Violência em cima do salto
Em tempos de flexibilização de porte de armas, num dos países mais violentos do mundo, um comentário numa rede social chamou-me a atenção por indicar que há um elemento fortemente fetichista embutido na decisão de ter um revólver. Uma cabeleireira correu para tirar seu porte de armas e orgulha-se de agora sentir-se ‘empoderada’, imaginando ir ao trabalho de “salto alto e revólver na cintura.” A dama decerto fantasia estar num ‘saloon’ e não num salão de beleza.

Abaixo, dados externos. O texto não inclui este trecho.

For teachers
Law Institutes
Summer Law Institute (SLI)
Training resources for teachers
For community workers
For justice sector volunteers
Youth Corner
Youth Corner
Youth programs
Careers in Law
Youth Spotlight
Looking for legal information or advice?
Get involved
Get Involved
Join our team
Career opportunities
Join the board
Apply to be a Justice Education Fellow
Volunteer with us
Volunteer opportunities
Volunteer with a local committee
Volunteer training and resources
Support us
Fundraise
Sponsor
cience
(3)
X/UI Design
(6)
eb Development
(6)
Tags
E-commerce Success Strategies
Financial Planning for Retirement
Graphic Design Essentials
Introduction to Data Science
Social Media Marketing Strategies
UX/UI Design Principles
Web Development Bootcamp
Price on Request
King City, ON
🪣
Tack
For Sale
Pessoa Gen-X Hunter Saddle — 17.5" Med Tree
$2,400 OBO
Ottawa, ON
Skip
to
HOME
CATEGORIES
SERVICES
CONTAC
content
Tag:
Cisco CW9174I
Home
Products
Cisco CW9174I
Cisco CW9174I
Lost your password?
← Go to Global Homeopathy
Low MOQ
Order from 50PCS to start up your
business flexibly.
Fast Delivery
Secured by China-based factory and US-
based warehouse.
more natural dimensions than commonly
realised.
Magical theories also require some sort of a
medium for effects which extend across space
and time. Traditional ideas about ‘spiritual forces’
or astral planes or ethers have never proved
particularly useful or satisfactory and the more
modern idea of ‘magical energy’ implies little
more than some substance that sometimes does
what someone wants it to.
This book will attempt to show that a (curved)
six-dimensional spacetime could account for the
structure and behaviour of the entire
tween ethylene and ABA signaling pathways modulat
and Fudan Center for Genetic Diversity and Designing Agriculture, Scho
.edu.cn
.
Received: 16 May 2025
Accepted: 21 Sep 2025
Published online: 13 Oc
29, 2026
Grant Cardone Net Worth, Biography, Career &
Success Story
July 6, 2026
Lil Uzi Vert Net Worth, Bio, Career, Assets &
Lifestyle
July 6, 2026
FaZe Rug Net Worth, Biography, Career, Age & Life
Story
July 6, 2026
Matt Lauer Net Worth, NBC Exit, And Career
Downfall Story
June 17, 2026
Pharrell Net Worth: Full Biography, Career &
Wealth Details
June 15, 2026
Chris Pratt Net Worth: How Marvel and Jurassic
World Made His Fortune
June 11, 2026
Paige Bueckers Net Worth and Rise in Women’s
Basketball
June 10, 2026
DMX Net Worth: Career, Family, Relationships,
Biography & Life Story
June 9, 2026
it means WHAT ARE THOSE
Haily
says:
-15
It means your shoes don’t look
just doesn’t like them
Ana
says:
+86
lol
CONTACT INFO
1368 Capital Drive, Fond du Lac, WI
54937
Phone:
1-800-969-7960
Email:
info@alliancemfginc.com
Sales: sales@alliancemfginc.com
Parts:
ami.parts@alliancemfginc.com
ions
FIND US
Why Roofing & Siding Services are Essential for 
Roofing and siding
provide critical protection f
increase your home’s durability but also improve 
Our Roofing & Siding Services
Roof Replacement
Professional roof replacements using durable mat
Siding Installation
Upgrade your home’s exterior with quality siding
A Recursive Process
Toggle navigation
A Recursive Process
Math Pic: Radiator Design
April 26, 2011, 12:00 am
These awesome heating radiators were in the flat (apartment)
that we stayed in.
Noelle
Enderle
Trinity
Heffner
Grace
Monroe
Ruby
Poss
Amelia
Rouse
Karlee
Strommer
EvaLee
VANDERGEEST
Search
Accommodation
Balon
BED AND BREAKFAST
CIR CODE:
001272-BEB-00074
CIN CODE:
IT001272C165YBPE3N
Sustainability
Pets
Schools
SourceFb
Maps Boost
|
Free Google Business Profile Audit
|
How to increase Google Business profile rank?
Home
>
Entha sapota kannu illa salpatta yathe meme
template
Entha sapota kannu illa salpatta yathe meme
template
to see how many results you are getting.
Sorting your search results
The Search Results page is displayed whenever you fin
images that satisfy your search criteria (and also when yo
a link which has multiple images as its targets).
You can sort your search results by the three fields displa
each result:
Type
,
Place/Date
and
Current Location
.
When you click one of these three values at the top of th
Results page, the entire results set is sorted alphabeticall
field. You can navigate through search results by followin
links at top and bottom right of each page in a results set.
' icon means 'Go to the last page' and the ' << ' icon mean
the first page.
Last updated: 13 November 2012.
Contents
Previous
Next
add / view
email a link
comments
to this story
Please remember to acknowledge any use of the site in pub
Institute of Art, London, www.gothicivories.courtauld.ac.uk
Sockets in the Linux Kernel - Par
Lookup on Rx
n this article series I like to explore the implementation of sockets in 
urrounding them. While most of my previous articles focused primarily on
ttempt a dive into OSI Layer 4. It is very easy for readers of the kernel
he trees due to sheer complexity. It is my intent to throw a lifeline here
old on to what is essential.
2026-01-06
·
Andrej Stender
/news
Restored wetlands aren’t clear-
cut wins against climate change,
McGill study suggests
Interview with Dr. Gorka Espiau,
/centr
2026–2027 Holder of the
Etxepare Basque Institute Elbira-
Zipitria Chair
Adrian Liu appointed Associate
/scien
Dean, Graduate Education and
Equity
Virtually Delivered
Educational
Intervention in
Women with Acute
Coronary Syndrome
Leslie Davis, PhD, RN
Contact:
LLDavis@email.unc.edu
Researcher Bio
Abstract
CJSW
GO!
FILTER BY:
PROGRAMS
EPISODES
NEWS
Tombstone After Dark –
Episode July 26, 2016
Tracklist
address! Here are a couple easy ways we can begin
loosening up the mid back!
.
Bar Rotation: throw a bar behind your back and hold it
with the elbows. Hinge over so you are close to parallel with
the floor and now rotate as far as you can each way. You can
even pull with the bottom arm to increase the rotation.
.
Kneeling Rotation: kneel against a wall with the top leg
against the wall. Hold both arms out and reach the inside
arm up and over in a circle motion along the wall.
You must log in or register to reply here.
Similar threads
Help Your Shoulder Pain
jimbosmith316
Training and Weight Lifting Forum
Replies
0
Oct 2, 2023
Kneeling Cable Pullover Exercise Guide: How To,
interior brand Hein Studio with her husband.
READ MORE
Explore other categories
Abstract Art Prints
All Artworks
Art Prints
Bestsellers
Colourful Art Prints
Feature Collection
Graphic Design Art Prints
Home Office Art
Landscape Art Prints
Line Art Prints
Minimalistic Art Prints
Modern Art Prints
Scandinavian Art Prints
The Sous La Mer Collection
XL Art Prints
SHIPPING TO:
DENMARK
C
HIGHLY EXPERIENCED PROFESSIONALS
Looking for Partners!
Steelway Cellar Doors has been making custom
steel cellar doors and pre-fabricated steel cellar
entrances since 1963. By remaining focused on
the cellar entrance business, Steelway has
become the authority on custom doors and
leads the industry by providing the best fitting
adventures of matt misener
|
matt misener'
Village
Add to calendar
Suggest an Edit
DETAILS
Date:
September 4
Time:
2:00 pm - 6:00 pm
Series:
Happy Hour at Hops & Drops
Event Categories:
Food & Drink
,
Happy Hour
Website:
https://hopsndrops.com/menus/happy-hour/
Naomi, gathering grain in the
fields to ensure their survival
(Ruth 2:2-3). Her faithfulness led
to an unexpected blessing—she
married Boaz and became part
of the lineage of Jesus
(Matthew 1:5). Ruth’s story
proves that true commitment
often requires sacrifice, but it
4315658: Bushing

Essas mulheres talvez tomem como exemplo o que veem nas telas, porque o cinema é pródigo em armar heroínas ou vilãs, produzidas da cabeça aos pés com roupas pretas, botas, cinturões e até luvas, fortalecendo a imagem feminina com signos que revelam beleza, sensualidade e poder.
Mal sabem as mocinhas que estamos num país em que metade das mulheres assassinadas em 2016 foram vítimas de armas de fogo, num total de 2.339 mulheres, segundo dados disponíveis no sistema Datasus, do Ministério da Saúde, em levantamento feito pelo Instituto Sou da Paz.
Desse total, 560 foram mortas dentro de casa e especialistas afirmam que a proximidade com as armas induz à violência até em discussões banais. Trata-se da facilidade de ter ao alcance das mãos o objeto que pode definir quem pode mais.
Mas os ícones das ‘empoderadas’ estão todos aí, no imaginário que aprecia e gera uma cultura de violência mostrando mulheres se dando bem com as armas. O cinema é pródigo em exemplos com filmes como “Bandidas” (2006), dirigido por Luc Besson, com Penélope Cruz e Salma Hayek formando uma dupla de assaltantes de bancos. Há também “Salt” (2010), dirigido por Phillip Noyce, com Angelina Jolie no papel de uma assassina implacável. Ou “As Bem Armadas” (trocadilho infame com “bem amadas” no título nacional), dirigido por Paul Feig e lançado em 2013, com Sandra Bullock interpretando uma policial encarregada de investigar um poderoso traficante de drogas.
Claro que nas telas todas as heroínas saemse bem, mas essa não é a realidade das Marias e Joanas mortas por armas de fogo, num índice alto de assassinatos dentro de casa consumados por maridos, namorados, pais, irmãos e até filhos violentos.
Observando exemplos como os da cabeleireira ‘empoderada’, passam pela minha cabeça perguntas inadiáveis: será que elas pensam que vão reverter as estatísticas com a posse de um revólver? Ou o ‘empoderamento’ vai se tornar o tiro que sai pela culatra no plano doméstico e social?
O fetiche por armas - e temos exemplos recentes de ‘colecionadores’ de todos os calibres - para mim representa, no plano psicológico, o fetiche pela morte. Porque as armas não servem senão para matar, essa é sua utilidade máxima, embora armamentistas reforcem o fator segurança em detrimento da violência que é, de fato, seu gozo.
Homens e mulheres fetichistas, dentro de um espectro perverso de fantasia, sentem-se ‘empoderados’ e fica cada vez mais distante a ideia de um mundo pacífico para o qual deveríamos encaminhar nossos sentidos e percepção de segurança. O que vemos é o oposto disso.
Dá uma tristeza enorme ver que, no fim das contas, tem gente que se sente feliz por incorporar a imagem de ‘pistoleiros e pistoleiras’, com ou sem salto, fantasia anacrônica que sai dos filmes para a realidade de um país que atesta seu atraso em 2019. Excluindo-se o direito à posse de armas para quem vive em zonas rurais ou comunidades distantes, nada justifica tirar o foco da segurança pública para torná-la um caso de segurança privada. Não custa lembrar que não apenas ‘cidadãos de bem’ terão mais armas. A facilidade da posse cai também como uma luva para pistoleiros de verdade e milícias que podem alegar defesa para praticar seus crimes.
Vamos de mal a pior, mas tem quem veja apenas a ‘beleza de uma Colt’ numa sociedade fálica e violenta. Estamos assistindo a uma enxurrada de valores invertidos numa sociedade em franca decadência que não quer ser pacificada, mas aumentar seu potencial, inclusive psicológico, de morte e violência ‘em cima do salto’.